Enfin, comme indiqué précédemment, aucune sanction n’a été infligée pour des infractions aux règles de procédure, bien que de tels abus aient effectivement été commis. Il s’agit d’infractions pénales devant donner lieu à des poursuites engagées à l’instigation de l’ODPP. Ce dernier n’a cependant jamais été saisi par la CAK d’affaires concernant des infractions de cette nature. Cette pratique va à l’encontre de la Recommandation du Conseil concernant une action efficace contre les ententes injustifiables [OECD/LEGAL/0452], qui recommande aux juridictions d’« infliger des sanctions en cas de non-respect des requêtes exécutoires et d’obstruction aux enquêtes ».
Transactions amiables
Au Kenya, les transactions amiables entre parties présentent des caractéristiques communes avec ce que la plupart des juridictions désignent comme la procédure d’engagements et, dans la pratique, il s’agit d’un dispositif combinant ces deux outils de règlement précoce des affaires.
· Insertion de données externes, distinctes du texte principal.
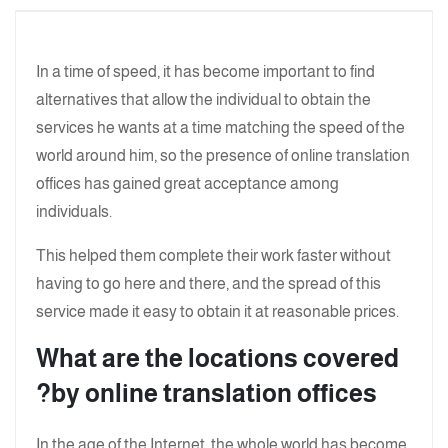
In a time of speed, it has become important to find
alternatives that allow the individual to obtain the
services he wants at a time matching the speed of the
world around him, so the presence of online translation
offices has gained great acceptance among
individuals.
This helped them complete their work faster without
having to go here and there, and the spread of this
service made it easy to obtain it at reasonable prices.
What are the locations covered
by online translation offices?
In the age of the Internet, the whole world has become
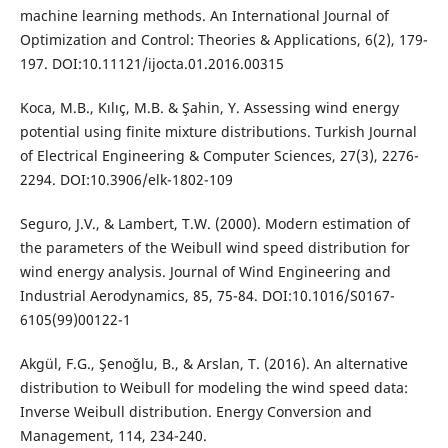
machine learning methods. An International Journal of
Optimization and Control: Theories & Applications, 6(2), 179-
197. DOI:10.11121/ijocta.01.2016.00315
Koca, M.B., Kılıç, M.B. & Şahin, Y. Assessing wind energy
potential using finite mixture distributions. Turkish Journal
of Electrical Engineering & Computer Sciences, 27(3), 2276-
2294. DOI:10.3906/elk-1802-109
Seguro, J.V., & Lambert, T.W. (2000). Modern estimation of
the parameters of the Weibull wind speed distribution for
wind energy analysis. Journal of Wind Engineering and
Industrial Aerodynamics, 85, 75-84. DOI:10.1016/S0167-
6105(99)00122-1
Akgül, F.G., Şenoğlu, B., & Arslan, T. (2016). An alternative
distribution to Weibull for modeling the wind speed data:
Inverse Weibull distribution. Energy Conversion and
Management, 114, 234-240.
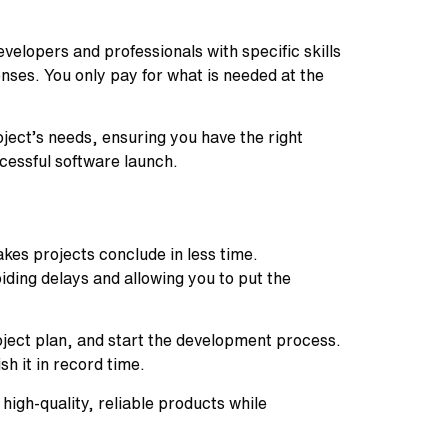
elopers and professionals with specific skills
ses. You only pay for what is needed at the
ject’s needs, ensuring you have the right
ccessful software launch.
kes projects conclude in less time.
ding delays and allowing you to put the
oject plan, and start the development process.
sh it in record time.
high-quality, reliable products while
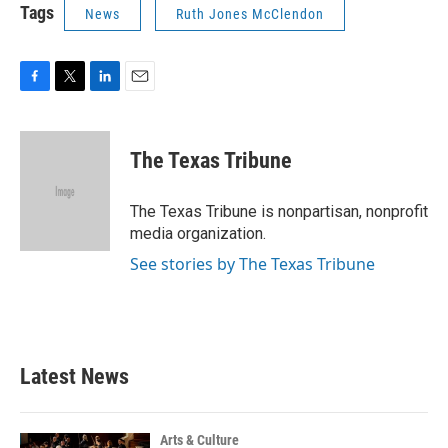
Tags
News
Ruth Jones McClendon
F
T
L
E
a
w
i
m
c
i
n
a
e
t
k
i
The Texas Tribune
b
t
e
l
o
e
d
o
r
I
The Texas Tribune is nonpartisan, nonprofit
k
n
media organization.
See stories by The Texas Tribune
Latest News
Arts & Culture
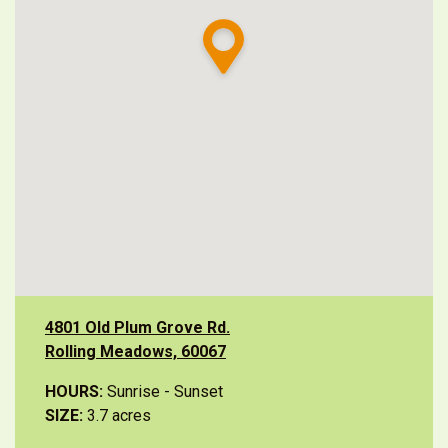
4801 Old Plum Grove Rd.
Rolling Meadows, 60067
HOURS:
Sunrise - Sunset
SIZE:
3.7 acres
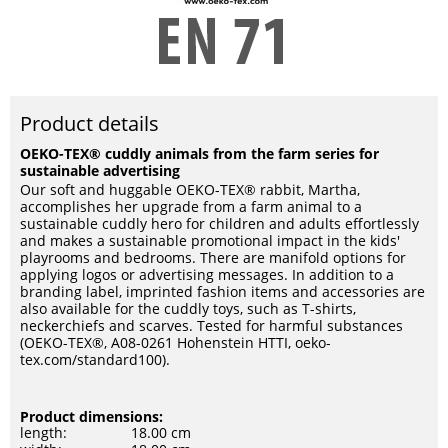
Product details
OEKO-TEX® cuddly animals from the farm series for
sustainable advertising
Our soft and huggable OEKO-TEX® rabbit, Martha,
accomplishes her upgrade from a farm animal to a
sustainable cuddly hero for children and adults effortlessly
and makes a sustainable promotional impact in the kids'
playrooms and bedrooms. There are manifold options for
applying logos or advertising messages. In addition to a
branding label, imprinted fashion items and accessories are
also available for the cuddly toys, such as T-shirts,
neckerchiefs and scarves. Tested for harmful substances
(OEKO-TEX®, A08-0261 Hohenstein HTTI, oeko-
tex.com/standard100).
Product dimensions:
length:
18.00 cm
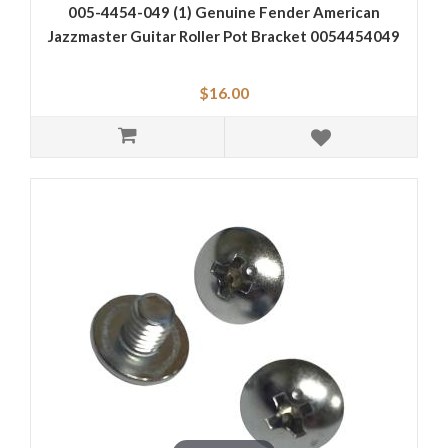
005-4454-049 (1) Genuine Fender American
Jazzmaster Guitar Roller Pot Bracket 0054454049
$16.00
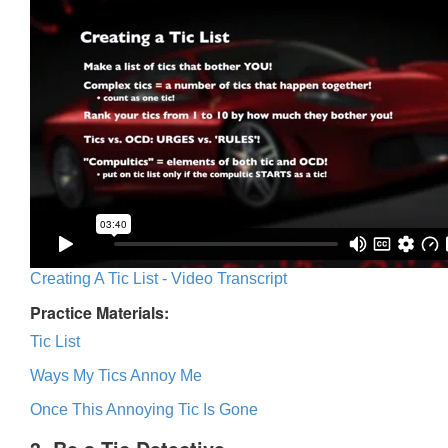
Creating A Tic List - Video Transcript
Practice Materials:
Tic List
Ways My Tics Annoy Me
Once This Annoying Tic Is Gone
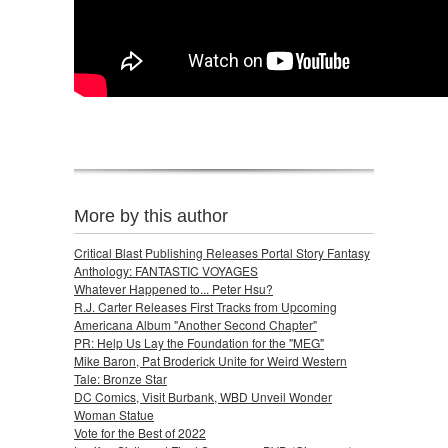
More by this author
Critical Blast Publishing Releases Portal Story Fantasy
Anthology: FANTASTIC VOYAGES
Whatever Happened to... Peter Hsu?
R.J. Carter Releases First Tracks from Upcoming
Americana Album "Another Second Chapter"
PR: Help Us Lay the Foundation for the "MEG"
Mike Baron, Pat Broderick Unite for Weird Western
Tale: Bronze Star
DC Comics, Visit Burbank, WBD Unveil Wonder
Woman Statue
Vote for the Best of 2022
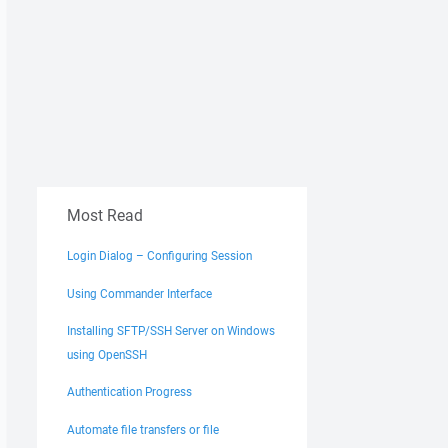
Most Read
Login Dialog – Configuring Session
Using Commander Interface
Installing SFTP/SSH Server on Windows
using OpenSSH
Authentication Progress
Automate file transfers or file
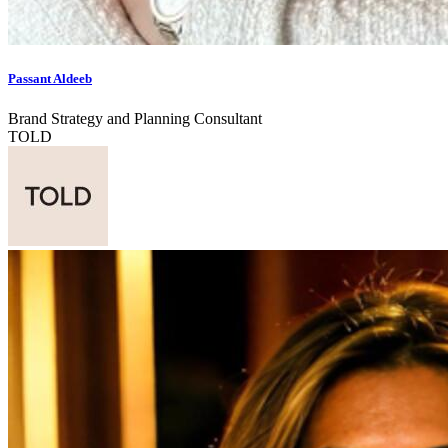
Passant Aldeeb
Brand Strategy and Planning Consultant
TOLD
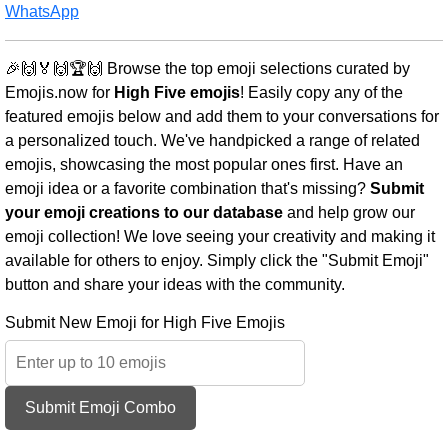
WhatsApp
🎉🙌🏅🙌🏆🙌 Browse the top emoji selections curated by
Emojis.now for
High Five emojis
! Easily copy any of the
featured emojis below and add them to your conversations for
a personalized touch. We've handpicked a range of related
emojis, showcasing the most popular ones first. Have an
emoji idea or a favorite combination that's missing?
Submit
your emoji creations to our database
and help grow our
emoji collection! We love seeing your creativity and making it
available for others to enjoy. Simply click the "Submit Emoji"
button and share your ideas with the community.
Submit New Emoji for High Five Emojis
Submit Emoji Combo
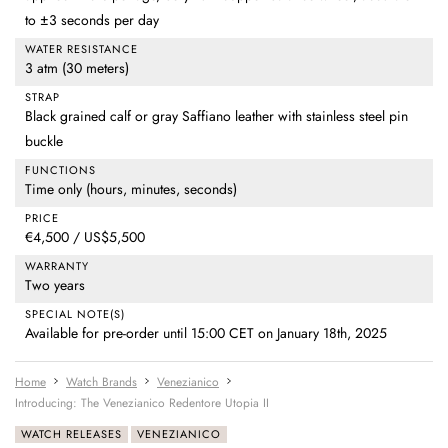
to ±3 seconds per day
WATER RESISTANCE
3 atm (30 meters)
STRAP
Black grained calf or gray Saffiano leather with stainless steel pin
buckle
FUNCTIONS
Time only (hours, minutes, seconds)
PRICE
€4,500 / US$5,500
WARRANTY
Two years
SPECIAL NOTE(S)
Available for pre-order until 15:00 CET on January 18th, 2025
Home
Watch Brands
Venezianico
Introducing: The Venezianico Redentore Utopia II
WATCH RELEASES
VENEZIANICO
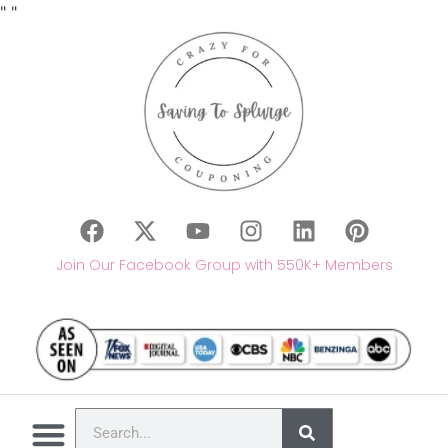
"
"
Join Our Facebook Group with 550K+ Members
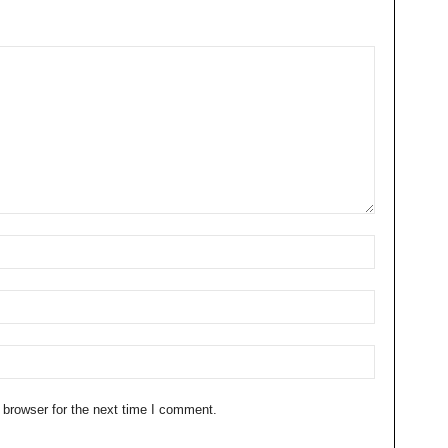
 browser for the next time I comment.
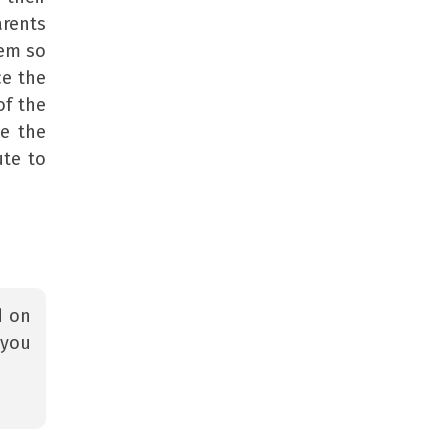
arents
hem so
ce the
of the
se the
ute to
d on
 you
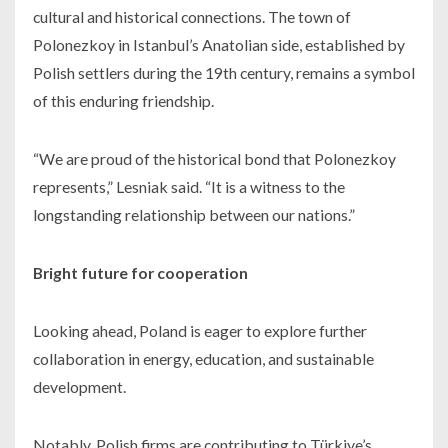
cultural and historical connections. The town of
Polonezkoy in Istanbul’s Anatolian side, established by
Polish settlers during the 19th century, remains a symbol
of this enduring friendship.
“We are proud of the historical bond that Polonezkoy
represents,” Lesniak said. “It is a witness to the
longstanding relationship between our nations.”
Bright future for cooperation
Looking ahead, Poland is eager to explore further
collaboration in energy, education, and sustainable
development.
Notably, Polish firms are contributing to Türkiye’s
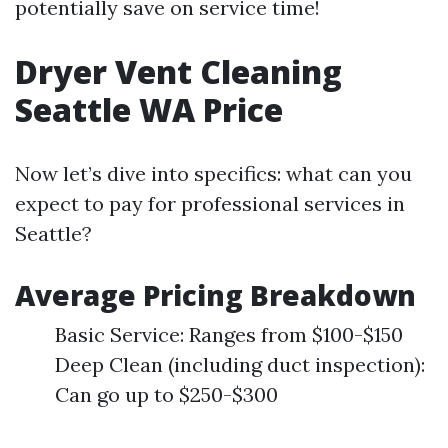
potentially save on service time!
Dryer Vent Cleaning
Seattle WA Price
Now let’s dive into specifics: what can you
expect to pay for professional services in
Seattle?
Average Pricing Breakdown
Basic Service: Ranges from $100-$150
Deep Clean (including duct inspection):
Can go up to $250-$300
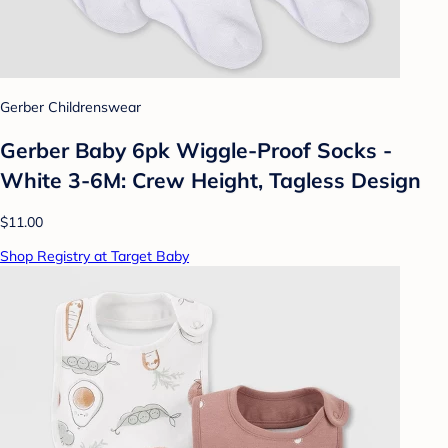
Gerber Childrenswear
Gerber Baby 6pk Wiggle-Proof Socks -
White 3-6M: Crew Height, Tagless Design
$11.00
Shop Registry at Target Baby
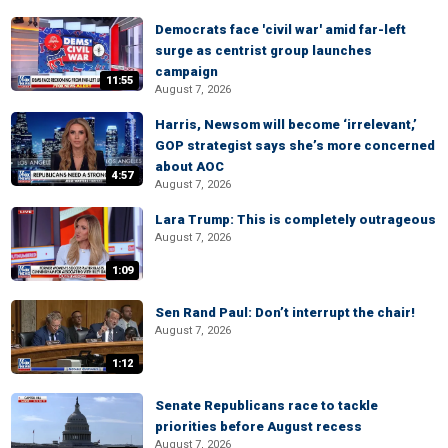
Democrats face 'civil war' amid far-left
surge as centrist group launches
campaign
11:55
August 7, 2026
Harris, Newsom will become ‘irrelevant,’
GOP strategist says she’s more concerned
about AOC
4:57
August 7, 2026
Lara Trump: This is completely outrageous
August 7, 2026
1:09
Sen Rand Paul: Don’t interrupt the chair!
August 7, 2026
1:12
Senate Republicans race to tackle
priorities before August recess
August 7, 2026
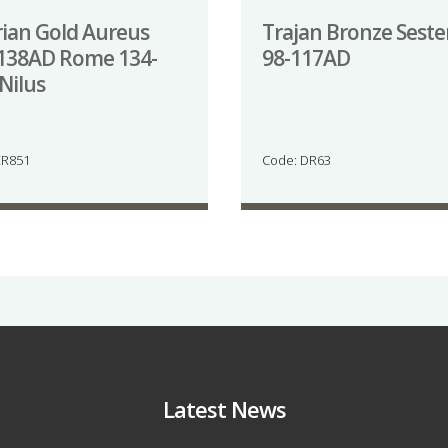
ian Gold Aureus
Trajan Bronze Seste
138AD Rome 134-
98-117AD
Nilus
ER851
Code: DR63
Latest News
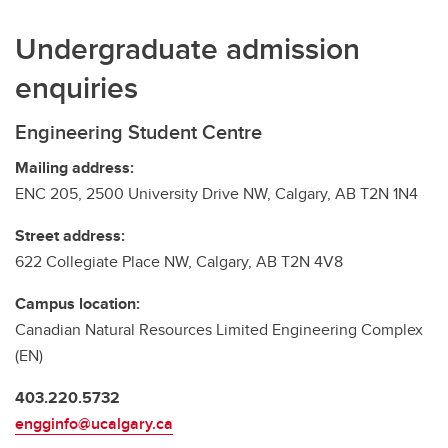
Undergraduate admission
enquiries
Engineering Student Centre
Mailing address:
ENC 205, 2500 University Drive NW, Calgary, AB T2N 1N4
Street address:
622 Collegiate Place NW, Calgary, AB T2N 4V8
Campus location:
Canadian Natural Resources Limited Engineering Complex
(EN)
403.220.5732
engginfo@ucalgary.ca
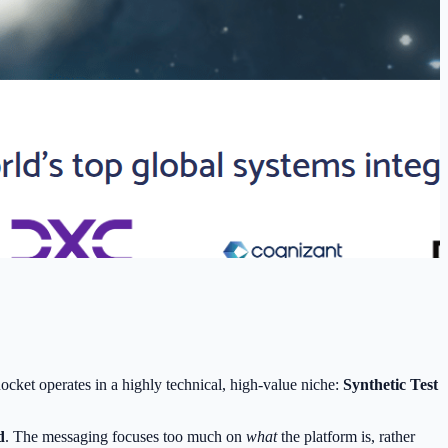
ket operates in a highly technical, high-value niche:
Synthetic Test
d
. The messaging focuses too much on
what
the platform is, rather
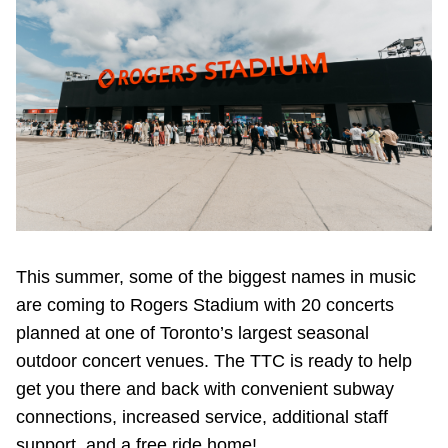
Riding the TTC
News
Diversity
Explore Toronto
Jobs
This summer, some of the biggest names in music
are coming to Rogers Stadium with 20 concerts
planned at one of Toronto’s largest seasonal
Trip planner
outdoor concert venues. The TTC is ready to help
get you there and back with convenient subway
The Interchange
connections, increased service, additional staff
support, and a free ride home!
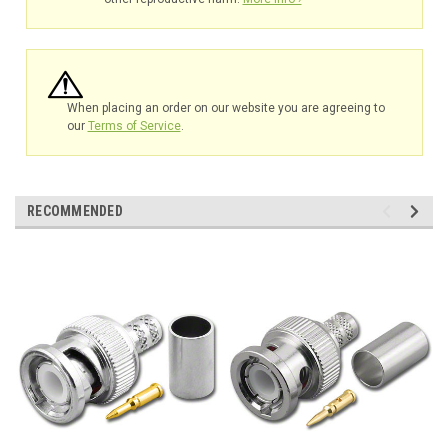
When placing an order on our website you are agreeing to
our
Terms of Service
.
RECOMMENDED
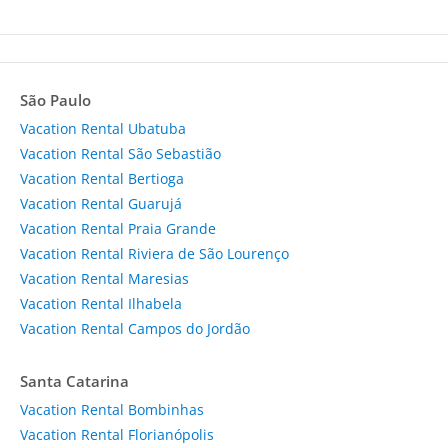
São Paulo
Vacation Rental Ubatuba
Vacation Rental São Sebastião
Vacation Rental Bertioga
Vacation Rental Guarujá
Vacation Rental Praia Grande
Vacation Rental Riviera de São Lourenço
Vacation Rental Maresias
Vacation Rental Ilhabela
Vacation Rental Campos do Jordão
Santa Catarina
Vacation Rental Bombinhas
Vacation Rental Florianópolis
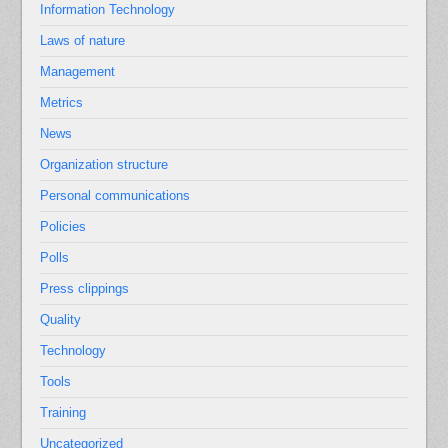
Information Technology
Laws of nature
Management
Metrics
News
Organization structure
Personal communications
Policies
Polls
Press clippings
Quality
Technology
Tools
Training
Uncategorized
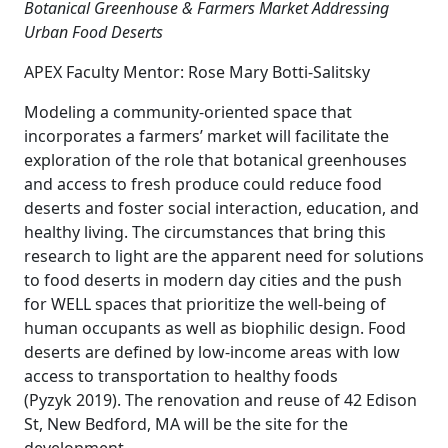
Botanical Greenhouse & Farmers Market Addressing
Urban Food Deserts
APEX Faculty Mentor: Rose Mary Botti-Salitsky
Modeling a community-oriented space that
incorporates a farmers’ market will facilitate the
exploration of the role that botanical greenhouses
and access to fresh produce could reduce food
deserts and foster social interaction, education, and
healthy living. The circumstances that bring this
research to light are the apparent need for solutions
to food deserts in modern day cities and the push
for WELL spaces that prioritize the well-being of
human occupants as well as biophilic design. Food
deserts are defined by low-income areas with low
access to transportation to healthy foods
(Pyzyk 2019). The renovation and reuse of 42 Edison
St, New Bedford, MA will be the site for the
Dans de nombreux pays, les transactions amiables sont plus fréquentes dans les affaires d’entente et concernent des situations dans lesquelles l’autorité de la concurrence et les parties visées par l’enquête s’accordent sur certaines conclusions relatives au fond (comportant, souvent, une reconnaissance de responsabilité) ainsi que sur des questions de procédure, en contrepartie d’un règlement plus rapide de l’affaire et d’une réduction des amendes. La prise d’engagements par les entreprises mises en cause, en revanche, est plus commune dans les affaires d’abus de position dominante et d’accords anticoncurrentiels verticaux, dans lesquelles les autorités acceptent les mesures correctives proposées par les parties visées par l’enquête en réponse aux préoccupations qu’elles avaient initialement soulevées dans le cadre d’une procédure ouverte pour infraction au droit de la concurrence. S’ils sont acceptés, les engagements deviennent contraignants pour la partie qui les propose, mais aucune infraction à la concurrence n’est formellement établie (OCDE, 2016[18]).
Au Kenya, les transactions amiables sont applicables à tous les types d’infractions au droit de la concurrence et ne nécessitent pas que les parties visées par l’enquête reconnaissent leur responsabilité. Selon la CAK, les parties qui reconnaissent effectivement leur responsabilité bénéficient de réductions d’amendes plus importantes. En vertu de la Recommandation du Conseil concernant une action efficace contre les ententes injustifiables, les juridictions [OECD/LEGAL/0452] devraient « autoriser et encourager l’utilisation d’outils de règlement précoce des affaires, tels que les transactions amiables et les procédures de négociation de peine, qui présupposent souvent une reconnaissance de culpabilité et/ou des faits et/ou une renonciation au droit de faire appel ».
La législation prévoit que les transactions amiables peuvent comporter une sanction financière, ce qui donne à penser qu’une telle sanction n’est pas obligatoire, même si, en réalité, elle est toujours appliquée dans les affaires d’entente. Ces règlements transactionnels peuvent en outre comporter des mesures correctives, mais il n’existe pas d’orientations claires indiquant quand et comment celles-ci doivent être mises en œuvre. La CAK a fait savoir que, dans un petit nombre de cas, les transactions amiables prévoyaient l’obligation, pour les entreprises, d’adopter des programmes de conformité aux règles de concurrence.
Ni les Règles (générales) de concurrence, ni les Lignes directrices consolidées sur les mesures correctives administratives et les règlements n’énoncent de règles claires concernant les modalités d’allègement des sanctions dans le cadre de règlements transactionnels ; elles font uniquement référence à la méthode générale de calcul des amendes. Les décisions de la CAK n’étant pas publiées dans leur intégralité, l’OCDE n’a pas été en mesure d’évaluer comment les allègements de sanctions (ou toute autre modalité) fixés dans le cadre de règlements transactionnels sont effectivement appliqués. Selon la CAK, ces allègements sont principalement fonction de l’étroitesse de la coopération entre les parties. Néanmoins, les personnes interrogées par l’OCDE ont fait part de leur inquiétude face au risque que la CAK puisse exercer un pouvoir discrétionnaire excessif au moment de la négociation et de la détermination de la sanction financière, en particulier dans un contexte se caractérisant par un manque de transparence. De nombreuses juridictions fixent des pourcentages maximums d’allègement des sanctions dans le cadre de règlements transactionnels, en définissant des critères d’application précis, de façon à garantir le respect du principe de proportionnalité dans toutes les affaires. Les juridictions évitent aussi généralement d’accorder des allègements trop généreux, ce qui pourrait amoindrir la motivation à demander à bénéficier d’un programme de clémence et limiter l’effet dissuasif des amendes (OCDE, 2008[19]).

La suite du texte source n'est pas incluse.